Florida voters Tuesday legalised medical marijuana, making theirs the 26th state to permit cannabis use for certain medical conditions. Voters in North Dakota and Arkansas did the same. Votes in Montana on the same initiative are still being counted.

California and Massachusetts voted to legalise recreational marijuana use for those older than 21, and Maine appeared to be headed for an approval. Votes were still being counted in Nevada and Arizona.

Gun Control

Ownership requirements: California, which has some of the nation’s toughest gun-related laws, has approved a measure that will outlaw possession of large-capacity ammunition magazines, require permits to buy ammunition and extend California’s unique programme that allows authorities to seize firearms from owners who bought guns legally but are no longer allowed to own them.

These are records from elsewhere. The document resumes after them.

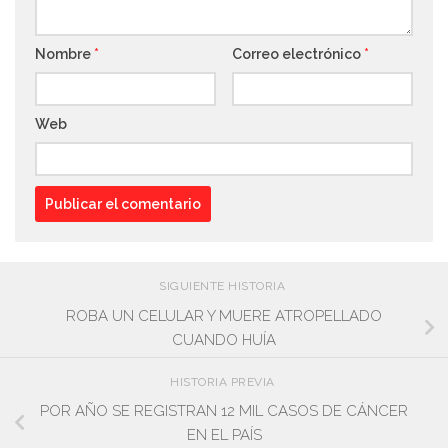
Nombre
*
Correo electrónico
*
Web
SIGUIENTE HISTORIA
ROBA UN CELULAR Y MUERE ATROPELLADO
CUANDO HUÍA
HISTORIA PREVIA
POR AÑO SE REGISTRAN 12 MIL CASOS DE CÁNCER
EN EL PAÍS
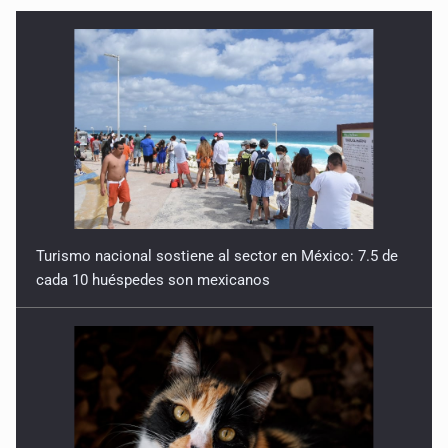
Turismo nacional sostiene al sector en México: 7.5 de
cada 10 huéspedes son mexicanos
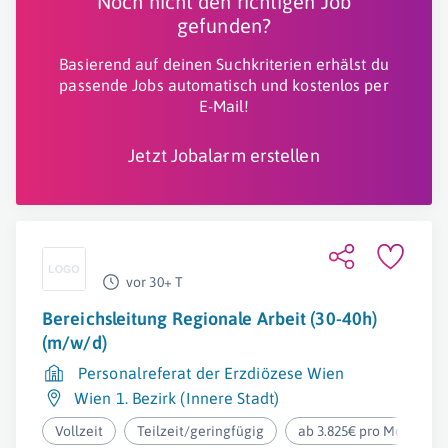
Noch nicht den richtigen Job
gefunden?
Basierend auf deinen Suchkriterien erhälst du
passende Jobs automatisch und kostenlos per
E-Mail!
Jetzt Jobalarm erstellen
vor 30+ T
Bereichsleitung Regionale Arbeit (30-40h)
(m/w/d)
Personalreferat der Erzdiözese Wien
Wien 1. Bezirk (Innere Stadt)
Vollzeit
Teilzeit/geringfügig
ab 3.825€ pro Monat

In Maine and Nevada, a group founded by former New York City Mayor Michael Bloomberg spent millions promoting ballot measures that would require background checks on nearly all gun sales and transfers. Both contests were too close to call early Wednesday.

Protection order

In Washington state, voters approved a ballot initiative that would allow someone to get a court order that would temporarily ban people who show signs of mental illness or violence or another behaviour that might indicate that they could harm themselves or others from possessing firearms.

Minimum wage

Increase: Arizona and Colorado voters approved measures phasing in a $12 minimum hourly wages by 2020. Maine voters appeared likely to approve a similar measure. In Washington state, where the minimum wage is $9.47 an hour, voters weighed raising that to $13.50 an hour by 2020. The federal minimum wage is $7.25 an hour.

Decrease: South Dakota lowers the minimum wage for those younger than 18 from $8.55 per hour to $7.50 per hour.

Death penalty

California: Early results show that Californians are rejecting a measure to repeal the death penalty. Voters appear to be endorsing a measure that would revise the death penalty rules would make changes designed to speed up the appeals and petitions process.

Reinstate: Nebraska voted to reinstate the death penalty that was banned last year. Nebraska has not executed an inmate since 1997; 10 men currently sit on death row.

Method of execution: Oklahoma residents approved a measure to make it harder to abolish capital punishment. It seeks to ensure the state has a way to execute prisoners even if a given method is blocked.

Education

Bilingual education: California voters have repealed a nearly two-decade-old mandate that students be taught almost exclusively in English in school.

Failing schools: Voters in Georgia overwhelmingly rejected an initiative that would have allowed the state to take over perennially failing schools.

Unusual measures

Safe sex: California rejected a measure that would require people in adult films to use condoms during sex scenes.

Doctor-assisted death: Colorado voted to allow adults diagnosed with terminal illnesses and facing imminent death to end their life with prescription medication. The measure will require three health professionals to confirm the prognosis of death and also confirm that the patient is making a voluntary and informed decision.

Statehood

Voters in the District of Columbia overwhelmingly approved a referendum to make the US capital its 51st state, with poll goers saying they hope the vote puts pressure on the next Congress and president to address DC’s lack of representation in Congress.